Just for fun, I tried to compare the stack performance of a couple of programming languages calculating the Fibonacci series using the naive recursive algorithm. The code is
I can explain the Python performance. Python's performance for recursion is abysmal at best, and it should be avoided like the plague when coding in it. Especially since stack overflow occurs by default at a recursion depth of only 1000...
As for Java's performance, that's amazing. It's rare that Java beats C (even with very little compiler optimization on the C side)... what the JIT might be doing is memoization or tail recursion...
One possibility is that the C compiler is optimizing on the guess that the first branch (n < 2
) is the one more frequently taken. It has to do that purely at compile time: make a guess and stick with it.
Hotspot gets to run the code, see what actually happens more often, and reoptimize based on that data.
You may be able to see a difference by inverting the logic of the if
:
public static int fib(int n) {
if (n >= 2) return fib(n-1) + fib(n-2);
return 1;
}
It's worth a try, anyway :)
As always, check the optimization settings for all platforms, too. Obviously the compiler settings for C - and on Java, try using the client version of Hotspot vs the server version. (Note that you need to run for longer than a second or so to really get the full benefit of Hotspot... it might be interesting to put the outer call in a loop to get runs of a minute or so.)
You say very little about your configuration (in benchmarking, details are everything: commandlines, computer used, ...)
When I try to reproduce for OCaml I get:
let rec f n = if n < 2 then 1 else (f (n-1)) + (f (n-2))
let () = Format.printf "%d@." (f 40)
$ ocamlopt fib.ml
$ time ./a.out
165580141
real 0m1.643s
This is on an Intel Xeon 5150 (Core 2) at 2.66GHz. If I use the bytecode OCaml compiler ocamlc
on the other hand, I get a time similar to your result (11s). But of course, for running a speed comparison, there is no reason to use the bytecode compiler, unless you want to benchmark the speed of compilation itself (ocamlc
is amazing for speed of compilation).
One C trick which you can try is to disable the stack checking (i e built-in code which makes sure that the stack is large enough to permit the additional allocation of the current function's local variables). This could be dicey for a recursive function and indeed could be the reason behind the slow C times: the executing program might well have run out of stack space which forces the stack-checking to reallocate the entire stack several times during the actual run.

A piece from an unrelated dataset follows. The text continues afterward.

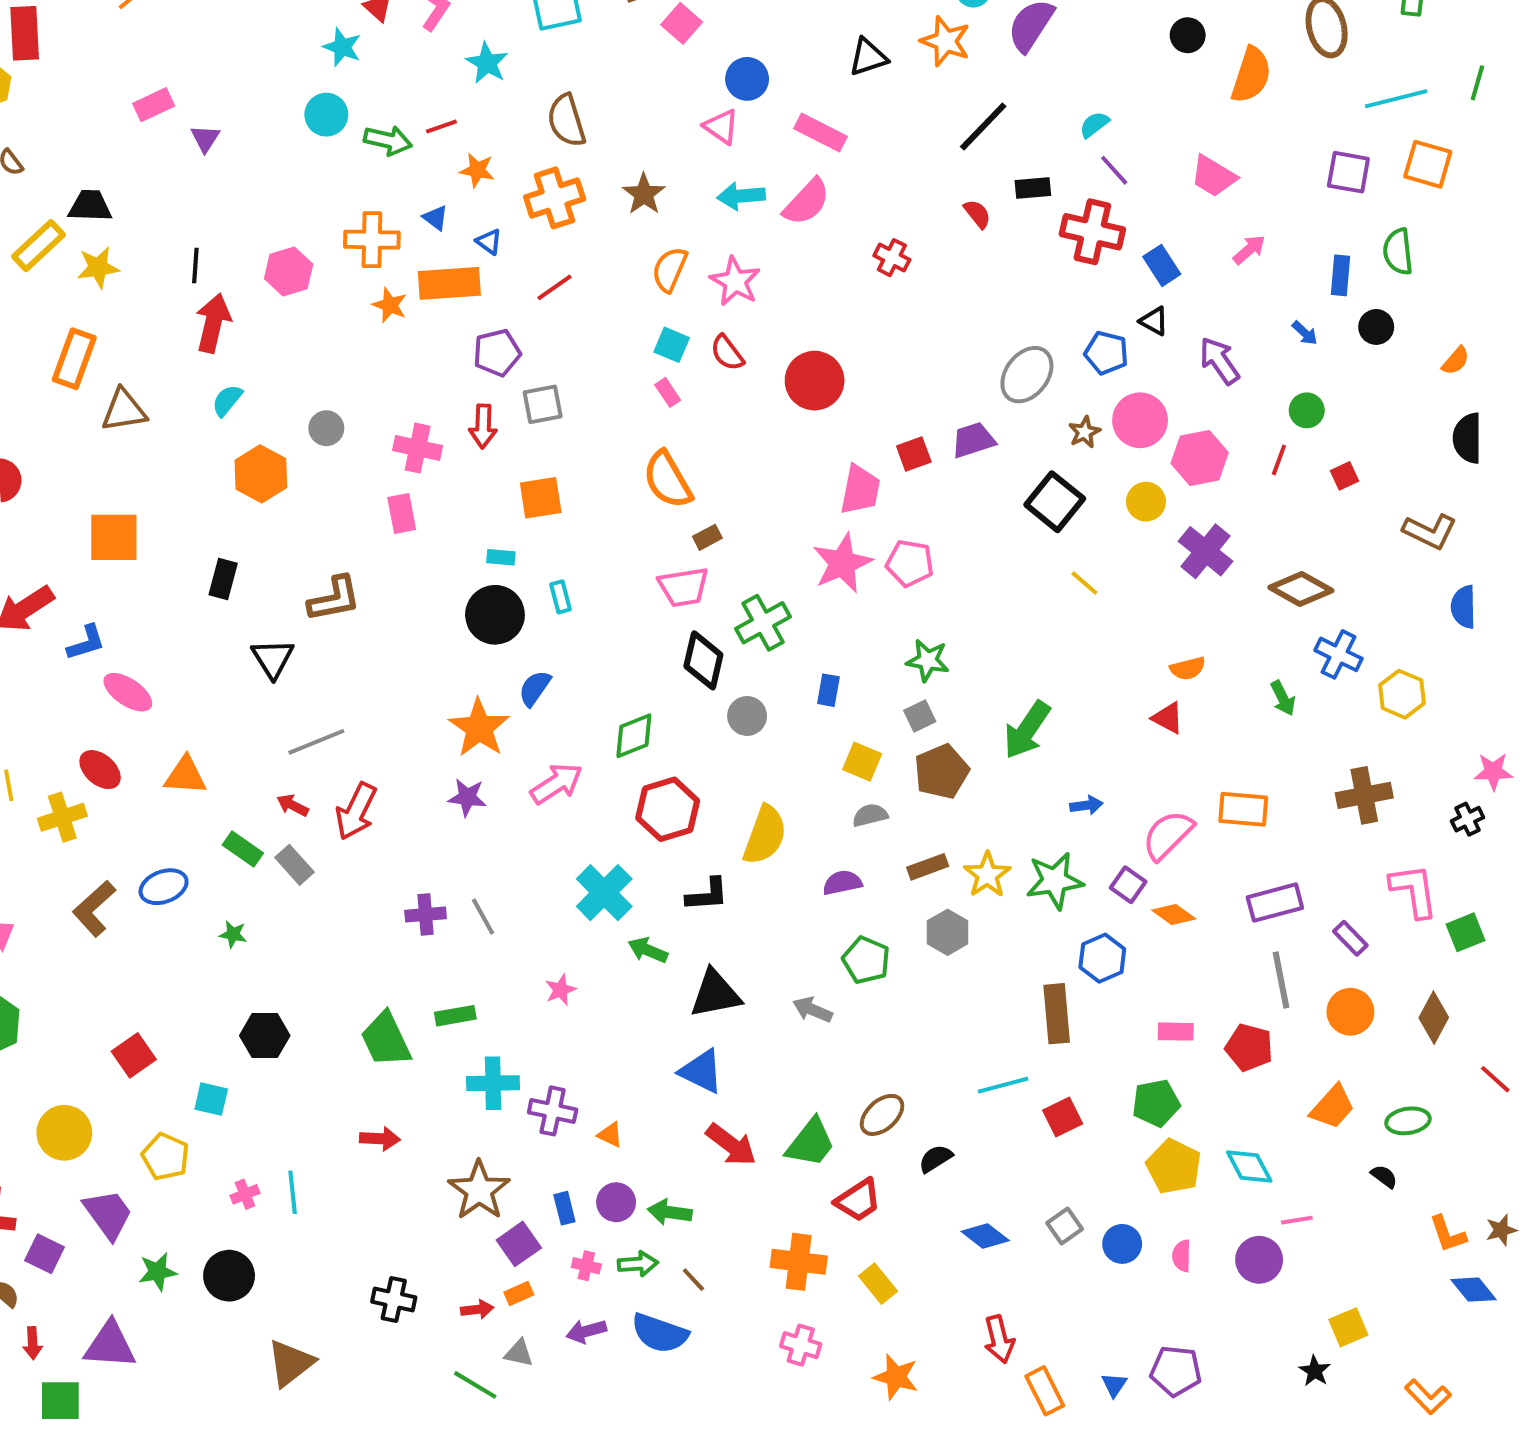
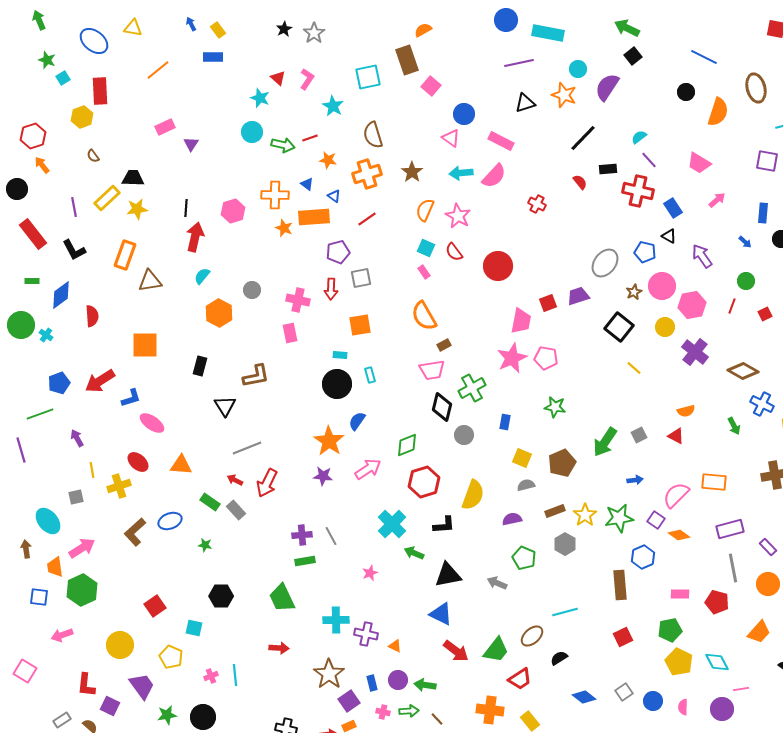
gray square: (920, 716) -> (639, 435), moved
green rectangle: (455, 1016) -> (305, 561), moved
cyan line: (1003, 1085) -> (565, 612), moved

Try to approximate the stack size you need and force the linker to allocate that much stack space. Then disable stack-checking and re-make the program.
I wrote a C version of the naive Fibonacci function and compiled it to assembler in gcc (4.3.2 Linux). I then compiled it with gcc -O3.

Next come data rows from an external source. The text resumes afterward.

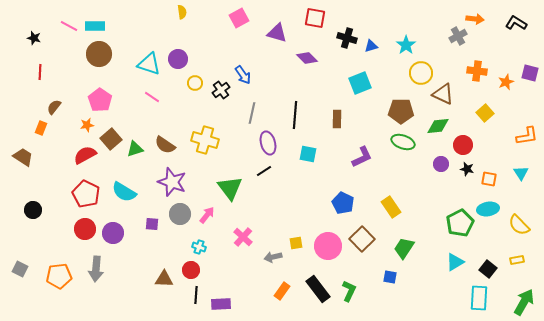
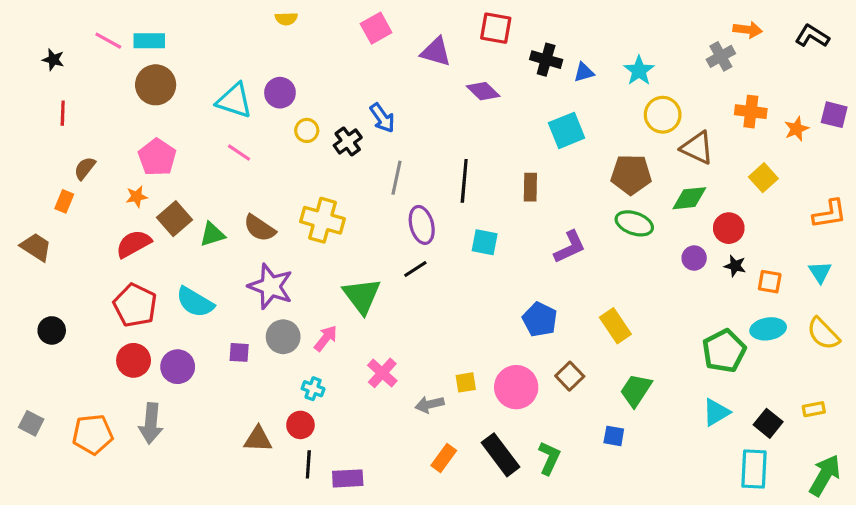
yellow semicircle: (182, 12) -> (286, 19), turned 96
yellow semicircle: (519, 225) -> (823, 334), moved
brown square: (362, 239) -> (570, 376), size x0.7

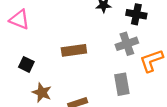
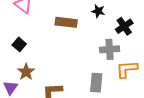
black cross: (136, 14) -> (124, 26), turned 30
brown rectangle: (74, 50) -> (66, 22), moved

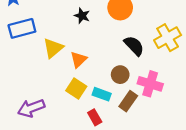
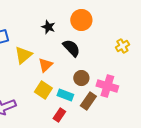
yellow cross: (168, 38) -> (122, 46), size x0.6
black semicircle: (134, 46) -> (71, 48), moved
red rectangle: (95, 117) -> (59, 115), turned 64

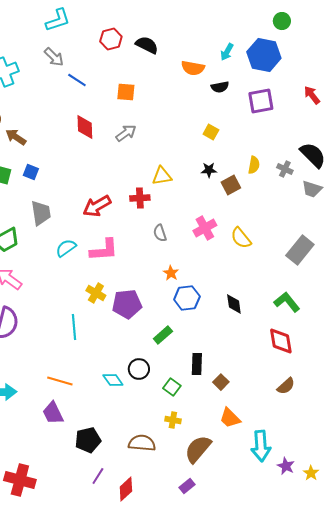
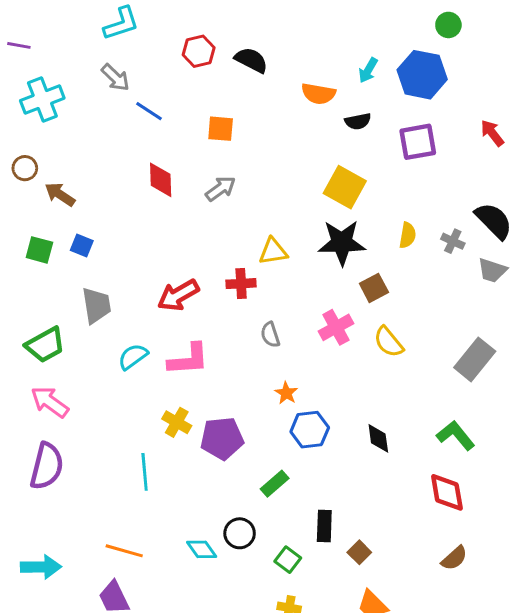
yellow square: (211, 132) -> (345, 187), size x1.8
black star: (209, 170) -> (342, 243), size x2.0
brown square: (231, 185) -> (374, 288), moved

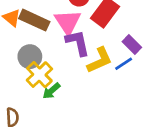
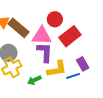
pink triangle: (68, 22) -> (42, 36), turned 50
green arrow: (51, 91) -> (34, 80), moved

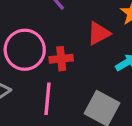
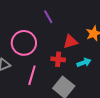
red cross: (61, 59) -> (58, 59), moved

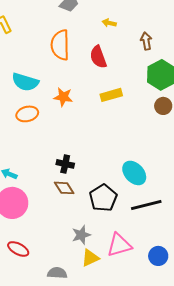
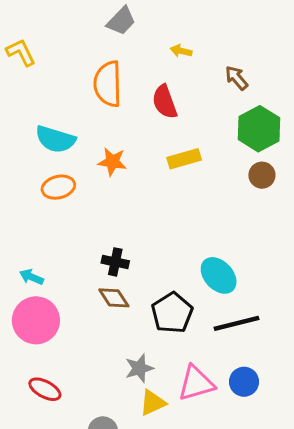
brown arrow: (146, 41) -> (237, 78), turned -30
blue circle: (158, 256) -> (244, 382), moved

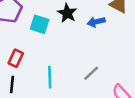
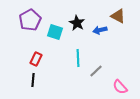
cyan line: (50, 77) -> (78, 58), moved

The unoptimised version was 34 lines long and looked like a straight translation of the C code.
The optimised version was 190 lines long and (it was difficult to tell but) it appeared to inline at least the calls for values up to about 5.

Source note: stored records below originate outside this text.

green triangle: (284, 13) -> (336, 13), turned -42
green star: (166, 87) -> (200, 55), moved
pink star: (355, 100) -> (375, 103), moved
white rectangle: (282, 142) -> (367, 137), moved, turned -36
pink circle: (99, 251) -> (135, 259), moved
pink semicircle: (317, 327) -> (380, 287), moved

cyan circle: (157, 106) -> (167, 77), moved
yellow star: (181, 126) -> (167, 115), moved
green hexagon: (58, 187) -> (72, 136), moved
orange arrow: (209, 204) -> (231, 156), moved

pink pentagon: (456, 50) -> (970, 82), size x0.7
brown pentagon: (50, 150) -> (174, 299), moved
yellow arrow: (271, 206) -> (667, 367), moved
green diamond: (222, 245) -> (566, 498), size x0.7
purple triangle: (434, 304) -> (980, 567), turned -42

You might want to crank up the optimisation level of your C compiler. With gcc -O3
, that makes a big difference, a drop from 2.015 seconds to 0.766 seconds, a reduction of about 62%.
Beyond that, you need to ensure you've tested correctly. You should run each program ten times, remove the outliers (fastest and slowest), then average the other eight.
In addition, make sure you're measuring CPU time rather than clock time.
Anything less than that, I would not consider a decent statistical analysis and it may well be subject to noise, rendering your results useless.
For what it's worth, those C timings above were for seven runs with the outliers taken out before averaging.
In fact, this question shows how important algorithm selection is when aiming for high performance. Although recursive solutions are usually elegant, this one suffers from the fault that you duplicate a lot of calculations. The iterative version:
int fib(unsigned int n) {
int t, a, b;
if (n < 2) return 1;
a = b = 1;
while (n-- >= 2) {
t = a + b;
a = b;
b = t;
}
return b;
}
further drops the time taken, from 0.766 seconds to 0.078 seconds, a further reduction of 89% and a whopping reduction of 96% from the original code.
And, as a final attempt, you should try out the following, which combines a lookup table with calculations beyond a certain point:
static int fib(unsigned int n) {
static int lookup[] = {
1, 1, 2, 3, 5, 8, 13, 21, 34, 55, 89, 144, 233, 377,
610, 987, 1597, 2584, 4181, 6765, 10946, 17711, 28657,
46368, 75025, 121393, 196418, 317811, 514229, 832040,
1346269, 2178309, 3524578, 5702887, 9227465, 14930352,
24157817, 39088169, 63245986, 102334155, 165580141 };
int t, a, b;
if (n < sizeof(lookup)/sizeof(*lookup))
return lookup[n];
a = lookup[sizeof(lookup)/sizeof(*lookup)-2];
b = lookup[sizeof(lookup)/sizeof(*lookup)-1];
while (n-- >= sizeof(lookup)/sizeof(*lookup)) {
t = a + b;
a = b;
b = t;
}
return b;
}
That reduces the time yet again but I suspect we're hitting the point of diminishing returns here.